Underlying the urgency of the talks, Uganda’s army said six LRA rebels died in fresh fighting on Monday in the north, where the cult-like rebels began their insurgency in 1987.
A ceasefire had been the first item on the agenda at tentative discussions between the two sides that began on Sunday in Juba, capital of neighbouring southern Sudan.
The rebels and mediators did not immediately comment on the government’s statement.
The LRA’s two-decade insurgency has killed tens of thousands of people and uprooted nearly two million in northern Uganda, as well as destabilising southern Sudan.
“MILITARY PRESSURE”
The sides appear completely at odds — the government offering amnesty in return for LRA surrender and the rebels demanding compensation and disbandment of Uganda’s army.

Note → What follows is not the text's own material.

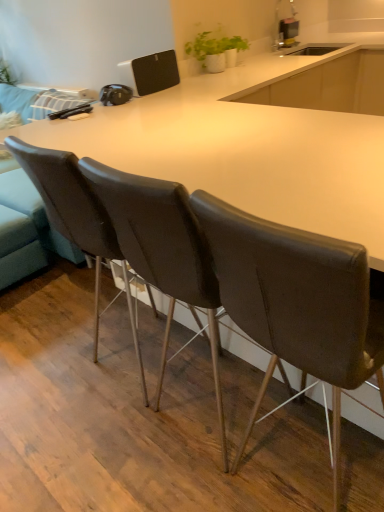 Find the location of `free space to the left of leather at center, the 2th chair positioned from the right`. free space to the left of leather at center, the 2th chair positioned from the right is located at coordinates [x=113, y=444]. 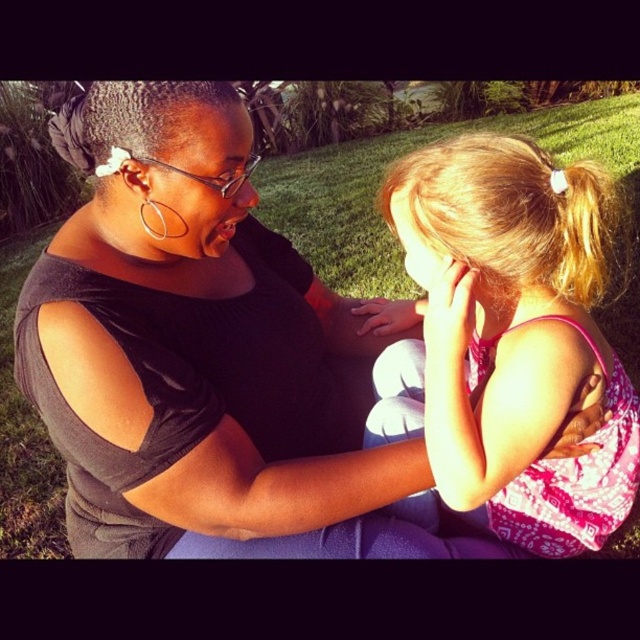 Does pink fabric dress at center appear over green grass at center?

Correct, pink fabric dress at center is located above green grass at center.

Is point (413, 209) less distant than point (292, 420)?

Yes, it is in front of point (292, 420).

The width and height of the screenshot is (640, 640). Identify the location of pink fabric dress at center. (508, 339). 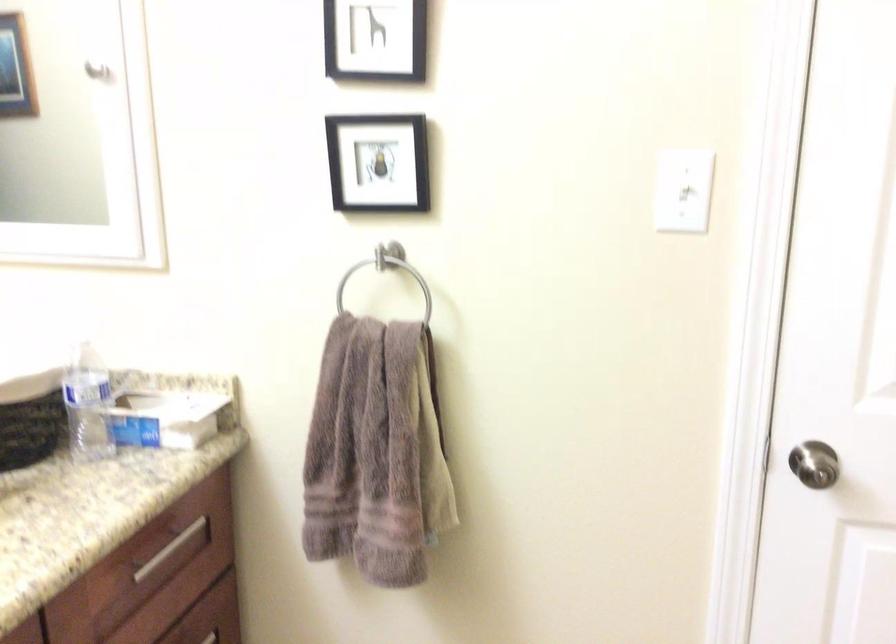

The discussions got off to a rocky start with the rebels accusing the government of gross corruption, ethnic and political persecution and regional warmongering.
“Kampala has always accused the LRA of bad faith during talks in the past, so I think they want to keep up the military pressure, especially since there could be a few weeks of this,” one Western diplomat said.
President Yoweri Museveni has set a Sept. 12 deadline for a deal to be reached.
The Ugandan delegation spokesman in Juba said they were waiting for the chief mediator, south Sudan’s vice-president Riek Machar, to set the next agenda item, and that talks on other issues were expected to resume later on Wednesday.
“We hope (the LRA) will understand our commitment to being here, and our reasons (for rejecting a ceasefire),” he said.
Uganda’s government had wanted the LRA’s self-proclaimed mystical leader Joseph Kony to attend the talks in person, or at least the group’s deputy commander, Vincent Otti.
But both men are wanted by the International Criminal Court (ICC) for war crimes and have so far remained in the lawless jungles of northeastern Democratic Republic of Congo, where they crossed last year from camps in southern Sudan.
Their fighters are notorious for massacring civilians, mutilating survivors and abducting more than 20,000 children to use as fighters and sex slaves.